The Andijan massacre and its aftermath drove untold numbers of people to flee persecution or the fear of persecution in Uzbekistan and seek refuge in other countries in the region, including Kazakhstan, Kyrgyzstan, Ukraine, and Russia. The Uzbek governments aggressive drive to have many of these individuals forcibly returned to Uzbekistan has created a spillover human rights crisis, with a number of individuals already forcibly returned to Uzbekistan and scores of others facing an immediate danger of such return to near-certain torture and other human rights abuses. Details about the whereabouts and fate of those returned are scarce but there is every reason to be concerned about their safety and well-being. The Uzbek government has steadfastly denied access to them by international monitors.
Returns from Kyrgyzstan: On June 9, 2005, the government of Kyrgyzstan forcibly returned four asylum seekers to Uzbekistan pursuant to an extradition request from the Uzbek authorities. As a party to the 1951 Convention relating to the Status of Refugees, Kyrgyzstan had an obligation not to return people whose asylum claims had not yet been examined or who would face threats to their lives or risk of persecution, including torture, upon return. The returns may also have violated the U.N. Convention against Torture, which imposes a similar prohibition. The forced returns were widely condemned by the international community. The Kyrgyz government later acknowledged that the returns had been a mistake and promised to investigate the matter. However, Human Rights Watch has no information that such an investigation was ever conducted. Three of the returnees were later tried in Uzbekistan and sentenced to prison terms ranging from thirteen to seventeen years; the fate of the fourth returnee is not known to Human Rights Watch.

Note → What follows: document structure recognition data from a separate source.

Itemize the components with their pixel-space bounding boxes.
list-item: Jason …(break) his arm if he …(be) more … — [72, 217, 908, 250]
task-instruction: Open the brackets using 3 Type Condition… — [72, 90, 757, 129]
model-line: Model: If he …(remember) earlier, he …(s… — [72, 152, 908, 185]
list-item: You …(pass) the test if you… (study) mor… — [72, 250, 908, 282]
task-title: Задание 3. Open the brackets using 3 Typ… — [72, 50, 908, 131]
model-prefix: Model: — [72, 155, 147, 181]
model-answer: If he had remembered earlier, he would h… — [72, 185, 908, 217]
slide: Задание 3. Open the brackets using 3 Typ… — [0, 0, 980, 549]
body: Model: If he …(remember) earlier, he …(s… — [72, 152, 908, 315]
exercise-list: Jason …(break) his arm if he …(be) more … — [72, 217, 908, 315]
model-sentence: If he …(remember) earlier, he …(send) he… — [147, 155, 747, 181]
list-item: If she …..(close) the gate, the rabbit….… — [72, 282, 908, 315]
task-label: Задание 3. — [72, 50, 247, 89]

Returns from Kazakhstan: In late November 2005, Kazakh authorities forcibly returned seventeen persons who had fled persecution in Uzbekistan. At least eight of the returnees are accused of membership in Akramia and participation in the May 13 demonstration in Andijan. The men are currently awaiting trial in Tashkent.
Returns from Ukraine: On the night of February 14-15, 2006, Ukraine forcibly returned to Uzbekistan ten Uzbek men wanted by the Uzbek government in relation to the Andijan uprising. Nine of the ten had registered as asylum seekers with the UNHCR office in Kiev; the tenth reportedly had wanted to lodge an asylum request, but had not been able to do so. UNHCR issued a statement deploring the forced return of the entire group. Currently the men are awaiting trial. They are charged with terrorism, membership in an extremist religious organization, and anti-constitutional activities.
Risk of Return from Russia: On June 18, 2005, fourteen Uzbeks were detained in the Russian town of Ivanovo pursuant to an arrest warrant issued by the Uzbek government. On August 8, they applied for refugee status with the Russian Federal Migration Service. The Ivanovo Regional Immigration Department denied them refugee status on the territory of the Russian Federation. The Frunzenskii District Court was scheduled to hear their appeal on February 13, 2006, but did not decide the case, which is still pending.
In addition to the above mentioned cases, Human Rights Watch has information that at least another dozen men were forcibly returned from Kyrgyzstan, Kazakhstan and Russia in the first quarter of 2006.